Notable env vars from the same recipe: VLLM_USE_FLASHINFER_MOE_FP4=0 (explicitly opts out of FlashInfer’s FP4 MoE in favour of CUTLASS-FP4), VLLM_MARLIN_USE_ATOMIC_ADD=1, VLLM_FP8_MOE_BACKEND=flashinfer_cutlass (fallback path if you re-quantize to FP8), and CUTE_DSL_ARCH=sm_121a for Blackwell-specific CuTe kernels.

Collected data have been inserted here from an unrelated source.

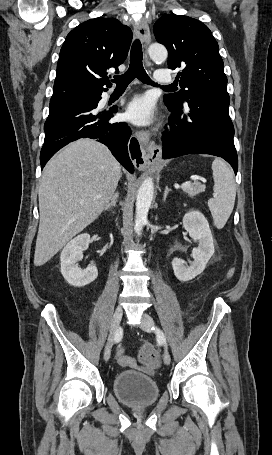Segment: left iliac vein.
<instances>
[{
	"label": "left iliac vein",
	"mask_w": 272,
	"mask_h": 455,
	"mask_svg": "<svg viewBox=\"0 0 272 455\" xmlns=\"http://www.w3.org/2000/svg\"><path fill=\"white\" fill-rule=\"evenodd\" d=\"M154 325L153 319L148 314H143L140 328L146 332H152ZM163 360L166 365H169L171 362V357L167 349L164 351Z\"/></svg>",
	"instance_id": "1"
}]
</instances>
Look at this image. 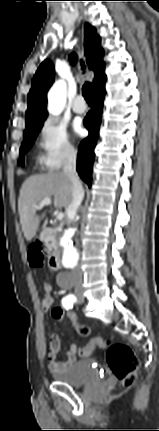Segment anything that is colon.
<instances>
[{"instance_id": "colon-1", "label": "colon", "mask_w": 159, "mask_h": 431, "mask_svg": "<svg viewBox=\"0 0 159 431\" xmlns=\"http://www.w3.org/2000/svg\"><path fill=\"white\" fill-rule=\"evenodd\" d=\"M29 261L32 266L39 267L43 264V254L38 245L33 246L29 251ZM55 306V298L52 295L46 298V307L53 308ZM81 314L75 309H68L64 306H57L52 310L51 319L58 324H74L78 333L87 337L90 336L91 330L77 320ZM107 348L106 361L114 377L124 386H131L136 377V371L139 367V359L135 352L124 343H114L106 345L101 341L100 337H91L90 343L80 345L77 349L78 358L81 360H88L93 351L96 349L102 350Z\"/></svg>"}]
</instances>
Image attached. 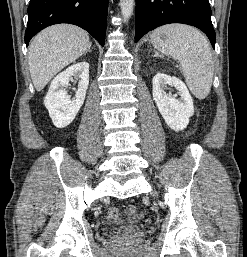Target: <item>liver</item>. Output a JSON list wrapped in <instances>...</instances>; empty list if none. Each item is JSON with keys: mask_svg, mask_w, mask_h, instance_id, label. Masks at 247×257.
Returning a JSON list of instances; mask_svg holds the SVG:
<instances>
[{"mask_svg": "<svg viewBox=\"0 0 247 257\" xmlns=\"http://www.w3.org/2000/svg\"><path fill=\"white\" fill-rule=\"evenodd\" d=\"M90 47L88 33L75 25H52L38 33L28 51L35 89L41 91L59 71L85 54Z\"/></svg>", "mask_w": 247, "mask_h": 257, "instance_id": "obj_1", "label": "liver"}]
</instances>
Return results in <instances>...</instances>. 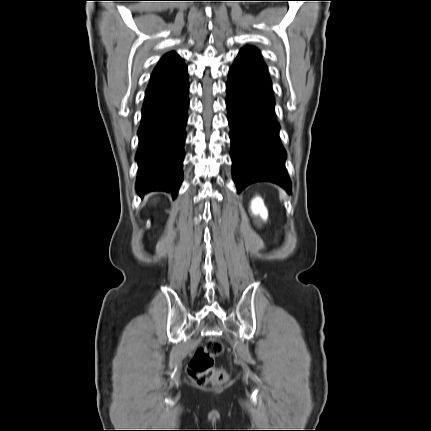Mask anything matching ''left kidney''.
<instances>
[{"label":"left kidney","mask_w":431,"mask_h":431,"mask_svg":"<svg viewBox=\"0 0 431 431\" xmlns=\"http://www.w3.org/2000/svg\"><path fill=\"white\" fill-rule=\"evenodd\" d=\"M250 210L253 215L260 216L261 219L264 221L267 220L268 211L261 197L256 196L255 198L252 199L250 204Z\"/></svg>","instance_id":"5707ae66"}]
</instances>
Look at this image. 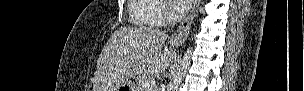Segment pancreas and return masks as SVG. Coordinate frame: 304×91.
<instances>
[{"instance_id":"pancreas-1","label":"pancreas","mask_w":304,"mask_h":91,"mask_svg":"<svg viewBox=\"0 0 304 91\" xmlns=\"http://www.w3.org/2000/svg\"><path fill=\"white\" fill-rule=\"evenodd\" d=\"M147 80H151V78L149 76H138L136 79L135 90L142 91V85Z\"/></svg>"}]
</instances>
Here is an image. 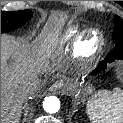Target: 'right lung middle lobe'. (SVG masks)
I'll return each instance as SVG.
<instances>
[{
  "instance_id": "dd1d6c3e",
  "label": "right lung middle lobe",
  "mask_w": 123,
  "mask_h": 123,
  "mask_svg": "<svg viewBox=\"0 0 123 123\" xmlns=\"http://www.w3.org/2000/svg\"><path fill=\"white\" fill-rule=\"evenodd\" d=\"M32 16L30 10L14 12L1 11V33L15 30L24 25Z\"/></svg>"
}]
</instances>
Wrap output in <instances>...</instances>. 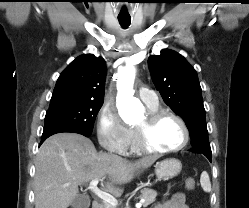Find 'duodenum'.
Here are the masks:
<instances>
[{"mask_svg":"<svg viewBox=\"0 0 249 208\" xmlns=\"http://www.w3.org/2000/svg\"><path fill=\"white\" fill-rule=\"evenodd\" d=\"M100 201L99 199H93L92 203H91V208H100Z\"/></svg>","mask_w":249,"mask_h":208,"instance_id":"duodenum-1","label":"duodenum"}]
</instances>
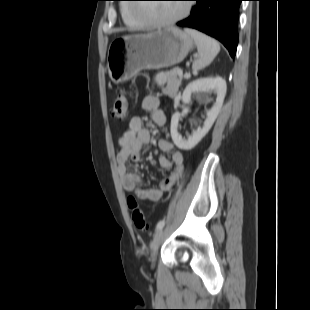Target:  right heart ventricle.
I'll return each mask as SVG.
<instances>
[{
  "label": "right heart ventricle",
  "instance_id": "1",
  "mask_svg": "<svg viewBox=\"0 0 310 310\" xmlns=\"http://www.w3.org/2000/svg\"><path fill=\"white\" fill-rule=\"evenodd\" d=\"M121 17L126 26L131 29H140L145 26L141 21L133 17L132 7L129 4L123 3L120 7Z\"/></svg>",
  "mask_w": 310,
  "mask_h": 310
}]
</instances>
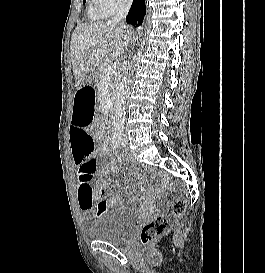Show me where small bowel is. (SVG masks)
<instances>
[{
  "label": "small bowel",
  "mask_w": 265,
  "mask_h": 273,
  "mask_svg": "<svg viewBox=\"0 0 265 273\" xmlns=\"http://www.w3.org/2000/svg\"><path fill=\"white\" fill-rule=\"evenodd\" d=\"M95 91H78L75 95L72 125L70 128V143L73 163L76 167V190L79 208L86 220H93L102 211L115 203H121L120 197L107 198L106 177L109 174L117 175L119 167L114 164L96 169V154L107 155L105 147L98 151L87 132L89 123L93 122ZM97 179V182H96ZM91 182H96L93 187ZM95 202L97 205L95 206Z\"/></svg>",
  "instance_id": "obj_1"
}]
</instances>
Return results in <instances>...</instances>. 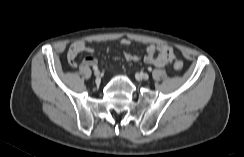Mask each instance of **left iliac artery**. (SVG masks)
Masks as SVG:
<instances>
[{
  "label": "left iliac artery",
  "instance_id": "obj_1",
  "mask_svg": "<svg viewBox=\"0 0 244 157\" xmlns=\"http://www.w3.org/2000/svg\"><path fill=\"white\" fill-rule=\"evenodd\" d=\"M148 70H149V71H152V69H151V68H148Z\"/></svg>",
  "mask_w": 244,
  "mask_h": 157
}]
</instances>
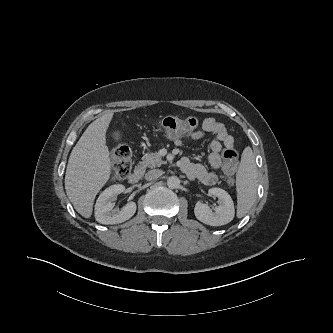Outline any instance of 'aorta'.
<instances>
[{
	"mask_svg": "<svg viewBox=\"0 0 333 333\" xmlns=\"http://www.w3.org/2000/svg\"><path fill=\"white\" fill-rule=\"evenodd\" d=\"M167 185L171 189L178 188L180 185V180L177 176H171L167 179Z\"/></svg>",
	"mask_w": 333,
	"mask_h": 333,
	"instance_id": "1",
	"label": "aorta"
}]
</instances>
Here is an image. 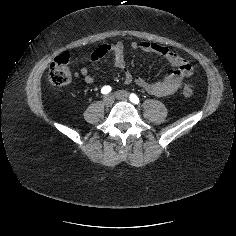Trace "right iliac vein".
Here are the masks:
<instances>
[{
  "label": "right iliac vein",
  "instance_id": "obj_1",
  "mask_svg": "<svg viewBox=\"0 0 236 236\" xmlns=\"http://www.w3.org/2000/svg\"><path fill=\"white\" fill-rule=\"evenodd\" d=\"M114 103V97L112 95H106L104 96L103 98V104L106 106V107H110L112 106Z\"/></svg>",
  "mask_w": 236,
  "mask_h": 236
}]
</instances>
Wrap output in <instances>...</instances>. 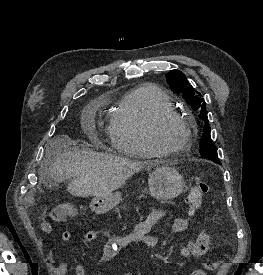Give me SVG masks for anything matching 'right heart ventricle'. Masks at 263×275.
<instances>
[{"label":"right heart ventricle","instance_id":"e07e8e85","mask_svg":"<svg viewBox=\"0 0 263 275\" xmlns=\"http://www.w3.org/2000/svg\"><path fill=\"white\" fill-rule=\"evenodd\" d=\"M166 109L174 110V105L155 85H141L128 91L110 115L109 137L113 148L134 157L155 156L146 138V128L155 114Z\"/></svg>","mask_w":263,"mask_h":275}]
</instances>
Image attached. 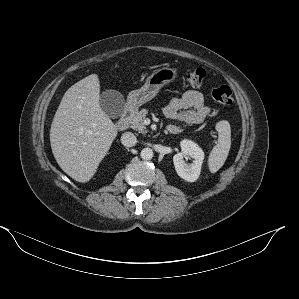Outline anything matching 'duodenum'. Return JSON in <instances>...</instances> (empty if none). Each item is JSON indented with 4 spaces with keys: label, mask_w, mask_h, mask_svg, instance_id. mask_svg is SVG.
<instances>
[{
    "label": "duodenum",
    "mask_w": 299,
    "mask_h": 299,
    "mask_svg": "<svg viewBox=\"0 0 299 299\" xmlns=\"http://www.w3.org/2000/svg\"><path fill=\"white\" fill-rule=\"evenodd\" d=\"M132 113H133V109L128 106L125 108V110L123 111L120 119L117 121L116 123V126L119 130H125L128 128V125H129V121H130V118L132 116ZM167 132L169 134H175L176 131L172 128H167Z\"/></svg>",
    "instance_id": "1"
}]
</instances>
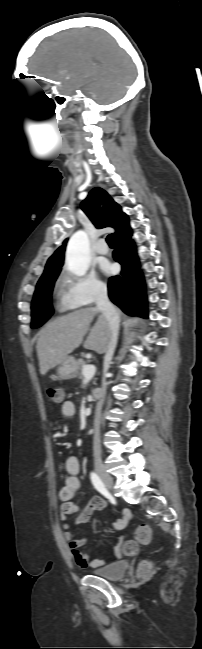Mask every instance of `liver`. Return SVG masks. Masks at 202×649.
<instances>
[{
  "mask_svg": "<svg viewBox=\"0 0 202 649\" xmlns=\"http://www.w3.org/2000/svg\"><path fill=\"white\" fill-rule=\"evenodd\" d=\"M119 315L121 312L118 310ZM99 313L97 308H85L60 316L46 324L39 332L36 345L40 373L45 375L51 368L61 364L79 347ZM111 336L109 323L102 314L84 343V347L98 354L106 353Z\"/></svg>",
  "mask_w": 202,
  "mask_h": 649,
  "instance_id": "obj_1",
  "label": "liver"
}]
</instances>
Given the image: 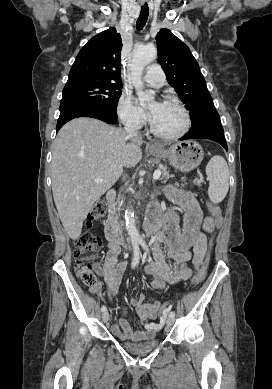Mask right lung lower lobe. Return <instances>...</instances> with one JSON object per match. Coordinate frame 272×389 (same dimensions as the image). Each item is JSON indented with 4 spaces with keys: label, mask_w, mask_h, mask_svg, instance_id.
<instances>
[{
    "label": "right lung lower lobe",
    "mask_w": 272,
    "mask_h": 389,
    "mask_svg": "<svg viewBox=\"0 0 272 389\" xmlns=\"http://www.w3.org/2000/svg\"><path fill=\"white\" fill-rule=\"evenodd\" d=\"M60 116L57 121L58 131L66 122L77 117H92L106 123L113 124L117 121L116 112L108 111L96 104L84 101H64L60 104Z\"/></svg>",
    "instance_id": "obj_1"
}]
</instances>
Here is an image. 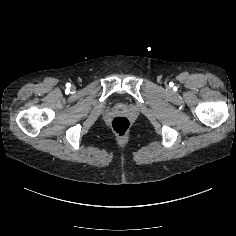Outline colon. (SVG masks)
Here are the masks:
<instances>
[{"mask_svg":"<svg viewBox=\"0 0 236 236\" xmlns=\"http://www.w3.org/2000/svg\"><path fill=\"white\" fill-rule=\"evenodd\" d=\"M111 128L118 136H124L130 129V121L126 117H115L111 122Z\"/></svg>","mask_w":236,"mask_h":236,"instance_id":"obj_1","label":"colon"}]
</instances>
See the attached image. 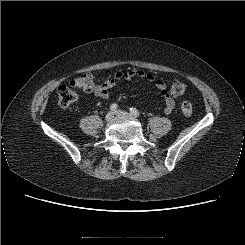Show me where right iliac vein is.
Returning <instances> with one entry per match:
<instances>
[{"label": "right iliac vein", "mask_w": 245, "mask_h": 245, "mask_svg": "<svg viewBox=\"0 0 245 245\" xmlns=\"http://www.w3.org/2000/svg\"><path fill=\"white\" fill-rule=\"evenodd\" d=\"M113 117H114L113 112H108V113L106 114V116H105V120H106V121H111V120L113 119Z\"/></svg>", "instance_id": "obj_1"}]
</instances>
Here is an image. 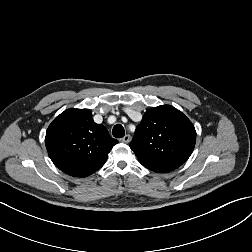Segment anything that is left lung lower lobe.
<instances>
[{"instance_id": "1", "label": "left lung lower lobe", "mask_w": 252, "mask_h": 252, "mask_svg": "<svg viewBox=\"0 0 252 252\" xmlns=\"http://www.w3.org/2000/svg\"><path fill=\"white\" fill-rule=\"evenodd\" d=\"M183 163L179 161H154L151 163H143L142 165L154 172H168L180 167Z\"/></svg>"}]
</instances>
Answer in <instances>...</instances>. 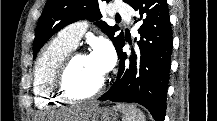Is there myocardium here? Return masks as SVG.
I'll list each match as a JSON object with an SVG mask.
<instances>
[{
  "instance_id": "obj_1",
  "label": "myocardium",
  "mask_w": 217,
  "mask_h": 121,
  "mask_svg": "<svg viewBox=\"0 0 217 121\" xmlns=\"http://www.w3.org/2000/svg\"><path fill=\"white\" fill-rule=\"evenodd\" d=\"M79 57H88V55L86 53H83V52H71V53H69L68 56L59 65V67L55 73V76L53 78L52 84H53V89H54L55 95H57L58 98L63 100V101L74 102V103L88 102V101L95 99L100 94H102L106 88L107 77L103 76L98 87L89 94L77 96V95L72 94L69 91L67 81H66L67 75H68V72L71 69L73 63Z\"/></svg>"
}]
</instances>
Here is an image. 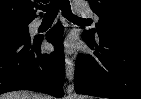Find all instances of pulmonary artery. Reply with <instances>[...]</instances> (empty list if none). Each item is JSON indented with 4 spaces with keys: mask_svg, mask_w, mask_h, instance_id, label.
<instances>
[{
    "mask_svg": "<svg viewBox=\"0 0 141 99\" xmlns=\"http://www.w3.org/2000/svg\"><path fill=\"white\" fill-rule=\"evenodd\" d=\"M75 9V12H77L78 14L80 15H83V16H91L92 14L89 12L88 9H86L85 7L81 6V5H76L74 7ZM94 17V20L98 21V17L97 16H93ZM40 21H35L33 26L34 27H39L40 26Z\"/></svg>",
    "mask_w": 141,
    "mask_h": 99,
    "instance_id": "e3ab8cb5",
    "label": "pulmonary artery"
}]
</instances>
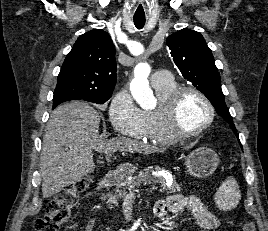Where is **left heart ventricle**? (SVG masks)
I'll use <instances>...</instances> for the list:
<instances>
[{"mask_svg": "<svg viewBox=\"0 0 268 231\" xmlns=\"http://www.w3.org/2000/svg\"><path fill=\"white\" fill-rule=\"evenodd\" d=\"M207 105L194 93H186L178 107V124L183 131H192L208 120Z\"/></svg>", "mask_w": 268, "mask_h": 231, "instance_id": "left-heart-ventricle-1", "label": "left heart ventricle"}]
</instances>
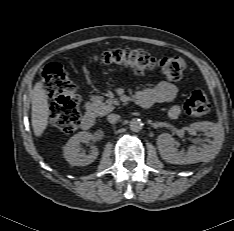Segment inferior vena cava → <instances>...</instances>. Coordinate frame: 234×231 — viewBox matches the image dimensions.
Instances as JSON below:
<instances>
[{
  "label": "inferior vena cava",
  "instance_id": "inferior-vena-cava-1",
  "mask_svg": "<svg viewBox=\"0 0 234 231\" xmlns=\"http://www.w3.org/2000/svg\"><path fill=\"white\" fill-rule=\"evenodd\" d=\"M120 119V116L117 114H109L107 117V120L109 123H116Z\"/></svg>",
  "mask_w": 234,
  "mask_h": 231
}]
</instances>
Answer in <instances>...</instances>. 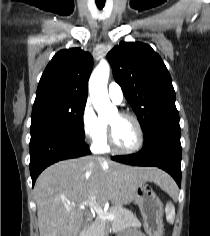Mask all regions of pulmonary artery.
Here are the masks:
<instances>
[{
    "label": "pulmonary artery",
    "instance_id": "1",
    "mask_svg": "<svg viewBox=\"0 0 210 236\" xmlns=\"http://www.w3.org/2000/svg\"><path fill=\"white\" fill-rule=\"evenodd\" d=\"M108 95L110 99L116 104L121 103L123 100V91L121 87L115 82H112L108 86Z\"/></svg>",
    "mask_w": 210,
    "mask_h": 236
}]
</instances>
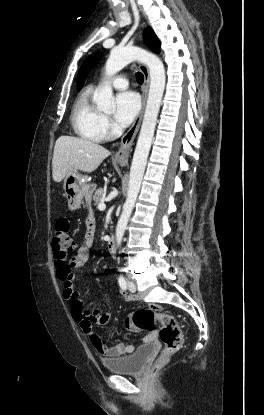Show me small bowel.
I'll return each instance as SVG.
<instances>
[{"instance_id": "obj_1", "label": "small bowel", "mask_w": 264, "mask_h": 415, "mask_svg": "<svg viewBox=\"0 0 264 415\" xmlns=\"http://www.w3.org/2000/svg\"><path fill=\"white\" fill-rule=\"evenodd\" d=\"M94 222V224H93ZM96 228V220L93 216L86 220V242L81 245L75 256L67 259H59L55 254V264L57 267V275L63 284V298L67 301L71 311V315L75 322L78 323L81 331L85 333L92 341L97 351L106 358H116L132 353L135 350L133 344H124L118 342L114 345L103 342L94 331V323L99 321L107 324L112 317L111 308L104 307L100 313H90L84 307L80 292L75 289L72 271L81 269L90 259L93 246V238ZM126 302H132L135 298L132 295L123 293ZM126 327L134 333L141 331V328L131 322L130 317L125 320ZM155 330L144 337L143 342L147 343L155 338Z\"/></svg>"}]
</instances>
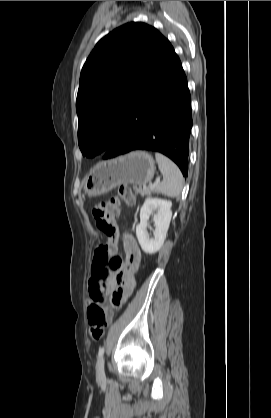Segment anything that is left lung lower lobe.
<instances>
[{"mask_svg": "<svg viewBox=\"0 0 271 418\" xmlns=\"http://www.w3.org/2000/svg\"><path fill=\"white\" fill-rule=\"evenodd\" d=\"M191 128L187 78L172 47L103 159L133 150L157 151L172 159L187 176Z\"/></svg>", "mask_w": 271, "mask_h": 418, "instance_id": "obj_1", "label": "left lung lower lobe"}]
</instances>
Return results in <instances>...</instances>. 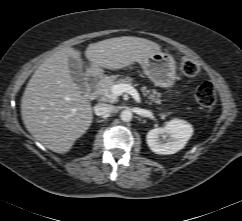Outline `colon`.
Returning <instances> with one entry per match:
<instances>
[{"label": "colon", "instance_id": "1", "mask_svg": "<svg viewBox=\"0 0 242 221\" xmlns=\"http://www.w3.org/2000/svg\"><path fill=\"white\" fill-rule=\"evenodd\" d=\"M182 72L188 77H196L200 68L199 65L190 58H183L181 62ZM197 103L204 108H210L216 101V90L211 82L202 83L196 92Z\"/></svg>", "mask_w": 242, "mask_h": 221}]
</instances>
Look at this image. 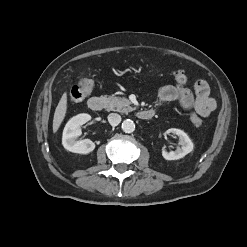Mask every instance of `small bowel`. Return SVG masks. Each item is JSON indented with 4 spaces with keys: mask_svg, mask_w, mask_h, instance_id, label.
Wrapping results in <instances>:
<instances>
[{
    "mask_svg": "<svg viewBox=\"0 0 247 247\" xmlns=\"http://www.w3.org/2000/svg\"><path fill=\"white\" fill-rule=\"evenodd\" d=\"M179 102L183 109L193 110L200 116H208L216 107V102L210 97V88L206 81L198 80L194 85V93L177 85L163 86L157 95L155 106L166 102Z\"/></svg>",
    "mask_w": 247,
    "mask_h": 247,
    "instance_id": "obj_1",
    "label": "small bowel"
}]
</instances>
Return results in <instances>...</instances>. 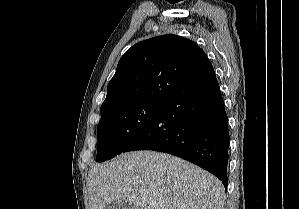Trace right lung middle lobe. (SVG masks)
Masks as SVG:
<instances>
[{
  "instance_id": "1",
  "label": "right lung middle lobe",
  "mask_w": 299,
  "mask_h": 209,
  "mask_svg": "<svg viewBox=\"0 0 299 209\" xmlns=\"http://www.w3.org/2000/svg\"><path fill=\"white\" fill-rule=\"evenodd\" d=\"M164 102H136L101 112L97 126L96 160L102 162L122 153L151 124Z\"/></svg>"
}]
</instances>
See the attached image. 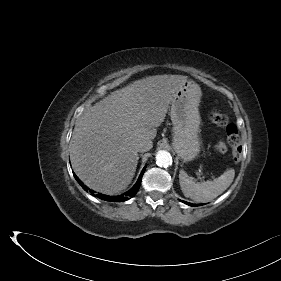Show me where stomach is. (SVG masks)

Bump --max-num-seqs if you want the c=32 aggregate ceiling. SGLang support is on NVIDIA’s roadmap but not yet shipped; TRT-LLM has it today for users on that stack.

Caveats

  • Blackwell-only. Hopper H100/H200 owners cannot use NVFP4 — they still need FP8 or Q4_K_M paths.
  • Long-context prefill is still the bottleneck. Single-stream decode at 97 tok/s is excellent; the same Spark hits ~5,600 tok/s prefill on an 11 K-token prompt — fast enough for chat, slow enough to notice on 100 K-token agentic workflows. Long-context TTFT sits in the multi-second range, not sub-second like an API.
  • The 322 tok/s number is decode-only with a warm prefix cache. Real-world batched serving where each user sends distinct prompts will see ~10-15 % lower aggregate because every prompt pays its own prefill. We measured ~290 tok/s with distinct prompts at the same 8-concurrent shape.
  • Per-stream throughput drops fast under concurrency. 1 user → 97 tok/s; 8 users → 42 tok/s each. Plan capacity by your concurrency budget, not by the aggregate number.